= Agila Town =

Agila Town, located in the Ado local government area of Benue State, Nigeria, is the traditional home of the Agila people. Ado was established as a local government area in 1991. Nigeria, an independent country, is situated in West Africa.

The area comprises many settlements, which include Apa, Ivetse, Ikpenba, Agila, Ogbokwu, Udokwu and Odah. Apa was historically dominated by the Agilan who were not able to return to the main town after the Biafra War. Agila shares boundaries with Ebonyi State in the East, Enugu State in the West and Igumale, the Local Government headquarters in the North. River Ado is the boundary between Agila and Igumale.

Ado is one of the 9 local government areas in the southern senatorial zone, which is mainly occupied by the Idoma people. The administrative headquarters are at Igumale, situated on the railway line crossing Nigeria in the north–south direction.

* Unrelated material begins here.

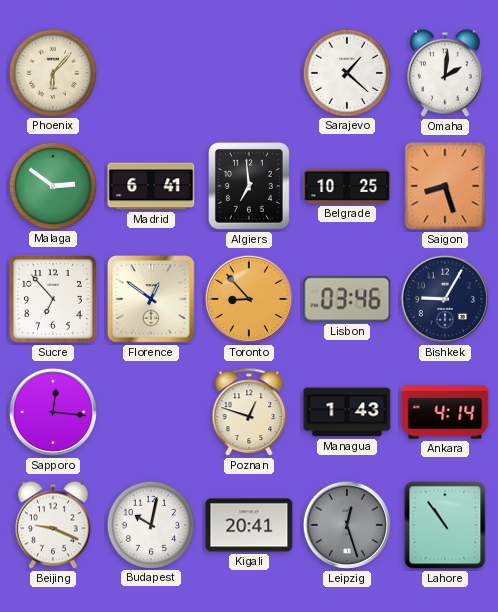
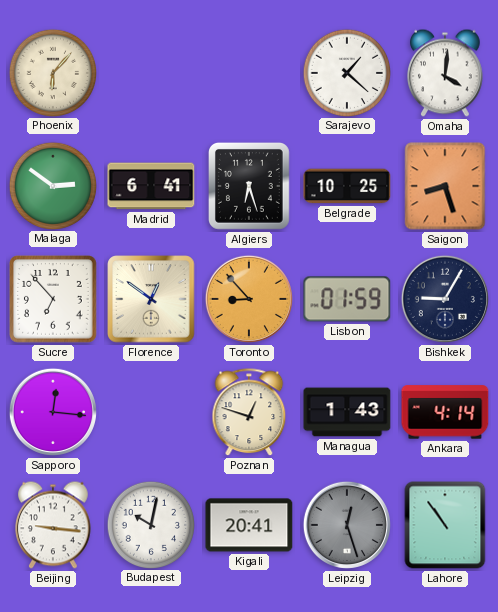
Omaha: 2:01 -> 4:01
Algiers: 6:59 -> 6:27
Lisbon: 03:46 -> 01:59
Beijing: 9:19 -> 9:16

Chief Dan Agbese, the Editor-in-Chief of Nigerian Newswatch, is from this area.

==Economy==
The area contains minerals and natural resources, such as limestone, kaolin, petroleum, and coal in commercial quantities. The Benue state cement factory, one of the largest employers in this geographical region, was to be located there.

==Demographics==
It is a culturally rich and diverse area comprising the Agila/Apa, Ulayi, Ijigbam, Utonkon, and Igumale communities.

==Education==
It was one of the first areas in Idoma to have contact with European missionaries, and they began their first missionary school in this area. Igumale is also the proposed location of Apa State University.

==Notable people==
- Mike Onoja
- John Aboh, former Managing Director & CEO of Oceanic Bank International Plc.
- Chief Dan Agbese, the Editor-in-Chief of Nigerian Newswatch
- Prince Edwin Unazi Ochai, founder of Agila Social and Economic Carnival and John Onoja Jr, a student of political science with Nasarawa state university Keffi.